[Task description]:
Once the line containing "Class Device" is found in the records below, return it and each following line exactly, up to and including the line containing "número de contacto.", and nothing else.

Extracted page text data
◆ ◆ ◆ ◆
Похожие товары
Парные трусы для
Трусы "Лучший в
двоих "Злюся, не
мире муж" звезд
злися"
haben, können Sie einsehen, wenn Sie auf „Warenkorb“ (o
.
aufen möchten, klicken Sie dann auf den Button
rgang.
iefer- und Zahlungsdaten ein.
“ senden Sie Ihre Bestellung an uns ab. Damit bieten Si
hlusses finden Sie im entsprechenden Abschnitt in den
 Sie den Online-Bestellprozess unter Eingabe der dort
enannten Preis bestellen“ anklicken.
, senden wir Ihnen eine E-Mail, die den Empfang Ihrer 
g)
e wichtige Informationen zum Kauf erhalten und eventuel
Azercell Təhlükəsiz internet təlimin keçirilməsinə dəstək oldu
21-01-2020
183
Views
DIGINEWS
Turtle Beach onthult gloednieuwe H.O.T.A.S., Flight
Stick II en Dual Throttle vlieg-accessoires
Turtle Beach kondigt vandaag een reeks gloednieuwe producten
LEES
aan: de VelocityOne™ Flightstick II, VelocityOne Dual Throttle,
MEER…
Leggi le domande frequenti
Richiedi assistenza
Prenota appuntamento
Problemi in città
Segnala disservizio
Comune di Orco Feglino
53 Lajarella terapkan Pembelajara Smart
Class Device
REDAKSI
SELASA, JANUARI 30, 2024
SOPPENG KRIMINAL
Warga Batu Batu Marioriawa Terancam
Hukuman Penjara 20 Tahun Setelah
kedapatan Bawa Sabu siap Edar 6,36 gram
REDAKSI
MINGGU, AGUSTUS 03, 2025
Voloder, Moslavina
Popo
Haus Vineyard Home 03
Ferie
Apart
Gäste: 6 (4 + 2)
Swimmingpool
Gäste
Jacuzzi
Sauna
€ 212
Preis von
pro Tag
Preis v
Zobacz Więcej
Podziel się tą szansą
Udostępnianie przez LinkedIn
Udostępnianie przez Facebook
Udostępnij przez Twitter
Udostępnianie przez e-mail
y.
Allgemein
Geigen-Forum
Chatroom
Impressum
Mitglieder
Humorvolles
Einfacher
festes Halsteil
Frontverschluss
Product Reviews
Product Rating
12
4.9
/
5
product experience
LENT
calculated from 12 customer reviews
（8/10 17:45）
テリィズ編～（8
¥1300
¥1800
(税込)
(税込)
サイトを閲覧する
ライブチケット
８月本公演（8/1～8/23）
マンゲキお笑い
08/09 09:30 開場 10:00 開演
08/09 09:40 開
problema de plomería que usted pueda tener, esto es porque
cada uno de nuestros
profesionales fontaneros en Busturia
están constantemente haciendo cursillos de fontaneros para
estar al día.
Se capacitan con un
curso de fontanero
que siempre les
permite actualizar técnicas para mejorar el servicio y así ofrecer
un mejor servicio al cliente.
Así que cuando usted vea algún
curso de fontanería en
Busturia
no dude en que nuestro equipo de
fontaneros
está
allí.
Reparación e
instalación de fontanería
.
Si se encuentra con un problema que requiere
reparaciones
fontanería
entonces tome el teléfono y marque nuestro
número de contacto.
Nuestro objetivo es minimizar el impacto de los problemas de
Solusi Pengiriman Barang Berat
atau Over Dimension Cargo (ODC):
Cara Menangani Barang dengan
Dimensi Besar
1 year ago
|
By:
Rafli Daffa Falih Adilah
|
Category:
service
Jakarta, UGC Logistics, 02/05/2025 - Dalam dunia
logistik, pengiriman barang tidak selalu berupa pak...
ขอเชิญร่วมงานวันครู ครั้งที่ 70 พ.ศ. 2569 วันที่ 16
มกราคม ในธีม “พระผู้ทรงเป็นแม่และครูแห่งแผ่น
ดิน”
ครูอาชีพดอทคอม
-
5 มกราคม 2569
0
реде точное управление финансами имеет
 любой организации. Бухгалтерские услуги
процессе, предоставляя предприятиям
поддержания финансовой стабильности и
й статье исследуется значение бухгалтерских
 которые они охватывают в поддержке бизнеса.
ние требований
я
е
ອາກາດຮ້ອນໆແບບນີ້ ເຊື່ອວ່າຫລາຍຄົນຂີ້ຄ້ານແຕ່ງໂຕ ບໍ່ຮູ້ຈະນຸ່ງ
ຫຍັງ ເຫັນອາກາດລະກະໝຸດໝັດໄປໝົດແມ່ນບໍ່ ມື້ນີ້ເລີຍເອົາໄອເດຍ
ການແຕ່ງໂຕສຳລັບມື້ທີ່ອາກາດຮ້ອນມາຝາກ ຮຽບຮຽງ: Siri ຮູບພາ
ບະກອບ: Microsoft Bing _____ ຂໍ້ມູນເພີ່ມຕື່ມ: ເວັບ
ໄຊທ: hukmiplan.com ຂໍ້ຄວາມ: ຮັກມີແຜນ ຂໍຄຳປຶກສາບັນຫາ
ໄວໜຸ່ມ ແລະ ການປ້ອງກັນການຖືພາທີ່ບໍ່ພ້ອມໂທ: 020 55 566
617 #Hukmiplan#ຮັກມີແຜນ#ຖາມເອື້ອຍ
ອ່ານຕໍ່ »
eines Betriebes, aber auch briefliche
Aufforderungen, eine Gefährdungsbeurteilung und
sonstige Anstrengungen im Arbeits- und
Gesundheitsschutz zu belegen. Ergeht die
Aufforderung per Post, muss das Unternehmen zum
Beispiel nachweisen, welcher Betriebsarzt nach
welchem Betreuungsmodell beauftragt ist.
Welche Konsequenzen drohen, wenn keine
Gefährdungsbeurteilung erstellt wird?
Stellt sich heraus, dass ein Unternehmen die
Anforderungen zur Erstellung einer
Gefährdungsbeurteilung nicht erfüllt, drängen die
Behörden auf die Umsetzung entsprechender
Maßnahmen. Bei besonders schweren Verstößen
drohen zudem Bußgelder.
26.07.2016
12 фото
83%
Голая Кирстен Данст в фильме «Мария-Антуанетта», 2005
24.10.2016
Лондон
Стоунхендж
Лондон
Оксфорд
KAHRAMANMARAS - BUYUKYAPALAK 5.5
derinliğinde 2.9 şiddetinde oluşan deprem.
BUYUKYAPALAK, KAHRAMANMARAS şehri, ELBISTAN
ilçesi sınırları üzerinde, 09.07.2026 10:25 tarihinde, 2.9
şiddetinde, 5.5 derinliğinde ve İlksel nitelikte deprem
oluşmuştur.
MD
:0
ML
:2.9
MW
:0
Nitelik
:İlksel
◆ ◆ ◆ ◆
[Result below]:
Class Device
REDAKSI
SELASA, JANUARI 30, 2024
SOPPENG KRIMINAL
Warga Batu Batu Marioriawa Terancam
Hukuman Penjara 20 Tahun Setelah
kedapatan Bawa Sabu siap Edar 6,36 gram
REDAKSI
MINGGU, AGUSTUS 03, 2025
Voloder, Moslavina
Popo
Haus Vineyard Home 03
Ferie
Apart
Gäste: 6 (4 + 2)
Swimmingpool
Gäste
Jacuzzi
Sauna
€ 212
Preis von
pro Tag
Preis v
Zobacz Więcej
Podziel się tą szansą
Udostępnianie przez LinkedIn
Udostępnianie przez Facebook
Udostępnij przez Twitter
Udostępnianie przez e-mail
y.
Allgemein
Geigen-Forum
Chatroom
Impressum
Mitglieder
Humorvolles
Einfacher
festes Halsteil
Frontverschluss
Product Reviews
Product Rating
12
4.9
/
5
product experience
LENT
calculated from 12 customer reviews
（8/10 17:45）
テリィズ編～（8
¥1300
¥1800
(税込)
(税込)
サイトを閲覧する
ライブチケット
８月本公演（8/1～8/23）
マンゲキお笑い
08/09 09:30 開場 10:00 開演
08/09 09:40 開
problema de plomería que usted pueda tener, esto es porque
cada uno de nuestros
profesionales fontaneros en Busturia
están constantemente haciendo cursillos de fontaneros para
estar al día.
Se capacitan con un
curso de fontanero
que siempre les
permite actualizar técnicas para mejorar el servicio y así ofrecer
un mejor servicio al cliente.
Así que cuando usted vea algún
curso de fontanería en
Busturia
no dude en que nuestro equipo de
fontaneros
está
allí.
Reparación e
instalación de fontanería
.
Si se encuentra con un problema que requiere
reparaciones
fontanería
entonces tome el teléfono y marque nuestro
número de contacto.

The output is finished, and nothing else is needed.